START Records to process

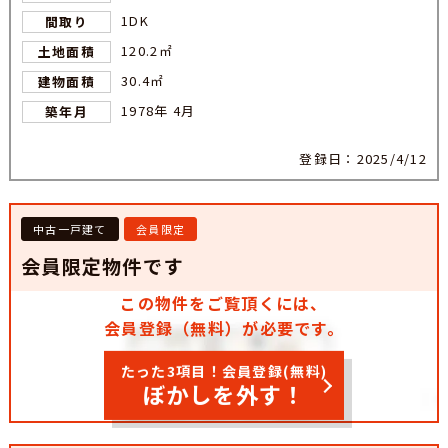
1DK
間取り
120.2㎡
土地面積
30.4㎡
建物面積
1978年 4月
築年月
登録日：2025/4/12
中古一戸建て
会員限定
会員限定物件です
この物件をご覧頂くには、
会員登録（無料）が必要です。
たった3項目！会員登録(無料)
ぼかしを外す！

END Records to process

### Instructions to follow
Repeat the records above exactly. No pictures go into the repeat.

### Exercise response
1DK
間取り
120.2㎡
土地面積
30.4㎡
建物面積
1978年 4月
築年月
登録日：2025/4/12
中古一戸建て
会員限定
会員限定物件です
この物件をご覧頂くには、
会員登録（無料）が必要です。
たった3項目！会員登録(無料)
ぼかしを外す！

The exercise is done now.